A trama é ambientada no verão de 1916. Filho de um médico, John Buchanan Jr. (interpretado por Gelli) segue os passos do pai e, nas férias da faculdade, visita sua cidade. É um sujeito mundano, aberto aos prazeres da vida, o oposto de Alma (papel de Sara), sua vizinha. Criada sob as rédeas de um pai autoritário, o pastor Winemiller (vivido por Marques), a jovem é apaixonada pelo rapaz desde criança e cresceu sem oportunidade de fazer sua voz ouvida. Sua mãe (representada por Chris), tida como louca, é outra vítima da opressão e se alienou em um mundo particular.

Para o diretor, o projeto se concretiza na hora certa, ressignificado por conta da pandemia e dos debates feministas e religiosos. “John e o pai dele tentam isolar um vírus que espalharia a gripe espanhola e mataria milhões de pessoas e existe um paralelo sobre o quanto a fé pode privar as pessoas de liberdade”, compara. Baskerville buscou uma leitura social e antropológica, analisando a origem dos personagens e o efeito disso em suas vidas. “O perigo é tratar Alma e John como uma história de amor que não deu certo e não é nada disso. O amor deles jamais seria concretizado por causa dessas diferenças”, afirma o dramaturgo.
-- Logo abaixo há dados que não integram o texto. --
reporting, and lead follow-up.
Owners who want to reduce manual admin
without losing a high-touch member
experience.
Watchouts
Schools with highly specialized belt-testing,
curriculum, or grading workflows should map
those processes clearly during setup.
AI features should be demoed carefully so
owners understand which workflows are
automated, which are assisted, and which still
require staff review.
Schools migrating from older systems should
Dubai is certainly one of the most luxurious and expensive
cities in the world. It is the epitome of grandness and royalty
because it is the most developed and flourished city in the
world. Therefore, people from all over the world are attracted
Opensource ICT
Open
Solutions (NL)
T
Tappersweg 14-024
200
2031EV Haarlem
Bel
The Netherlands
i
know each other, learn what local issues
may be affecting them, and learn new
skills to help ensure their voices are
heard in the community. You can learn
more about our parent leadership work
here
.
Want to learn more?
O ator Ricardo Gelli se desafia na quinta incursão ao universo de Tennessee Williams. Ele participou de Rosa de Vidro (2007), versão de João Fábio Cabral para À Margem da Vida, Essa Propriedade Está Condenada e Por Que Você Fuma Tanto, Lily?, duas peças reunidas no projeto Propriedades Condenadas (2014), e, mesmo que não tenha estreado por problema de agenda, ensaiou A Catástrofe do Sucesso (2019). “Eu levo tudo o que estudei para o John porque Tennessee cria os personagens a partir de projeções biográficas”, explica. “O John é o sonho americano realizado, só que ele não queria esse sonho, então virou um cara limítrofe, à beira do abismo.”
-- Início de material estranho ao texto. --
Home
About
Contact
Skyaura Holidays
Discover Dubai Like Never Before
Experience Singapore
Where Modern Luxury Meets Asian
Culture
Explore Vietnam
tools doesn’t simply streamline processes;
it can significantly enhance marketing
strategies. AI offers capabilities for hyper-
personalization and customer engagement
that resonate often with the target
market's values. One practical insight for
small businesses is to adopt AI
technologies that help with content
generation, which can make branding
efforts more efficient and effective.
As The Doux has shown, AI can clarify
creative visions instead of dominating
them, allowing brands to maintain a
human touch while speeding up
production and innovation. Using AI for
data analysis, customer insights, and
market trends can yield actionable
CONEXÕES. Sara Antunes, por sua vez, estabelece conexões entre Alma e momentos marcantes de sua carreira, como os espetáculos Hysteria (2002), do Grupo XIX de Teatro, e As Meninas (2009), texto de Maitê Proença e Luiz Carlos Góes dirigido por Amir Haddad.

“Temos mais uma mulher enclausurada por uma sociedade doente e é curioso como eu, enquanto artista, rodo, rodo e acabo ligada a projetos coletivos que expressam minhas pesquisas individuais”, reconhece a atriz.
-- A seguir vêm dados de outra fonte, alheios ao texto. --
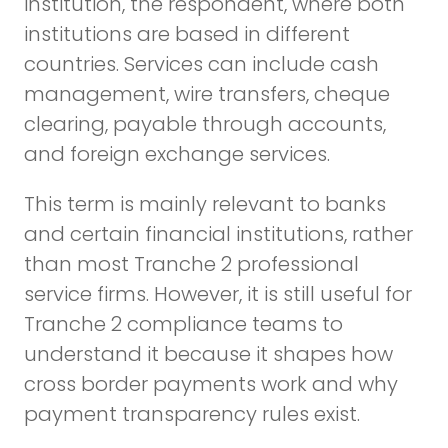
institution, the respondent, where both
institutions are based in different
countries. Services can include cash
management, wire transfers, cheque
clearing, payable through accounts,
and foreign exchange services.
This term is mainly relevant to banks
and certain financial institutions, rather
than most Tranche 2 professional
service firms. However, it is still useful for
Tranche 2 compliance teams to
understand it because it shapes how
cross border payments work and why
payment transparency rules exist.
O final de Alma nesta encenação sugere diferentes entendimentos e, segundo Sara, se torna mais contemporâneo e libertário. A atriz garante que, durante o processo, lutou muito para ampliar essa visão, e Baskerville, de ouvidos abertos, endossou a contribuição. “Existe uma tendência do Tennessee de castigar as personagens femininas, como se fosse um recado para as mulheres: ‘não faça isso porque pode acontecer com você a mesma coisa'”, afirma o diretor. “Acho que o papel do encenador é rever questões assim e adaptá-las para o mundo de hoje.”

As informações são do jornal O Estado de S. Paulo.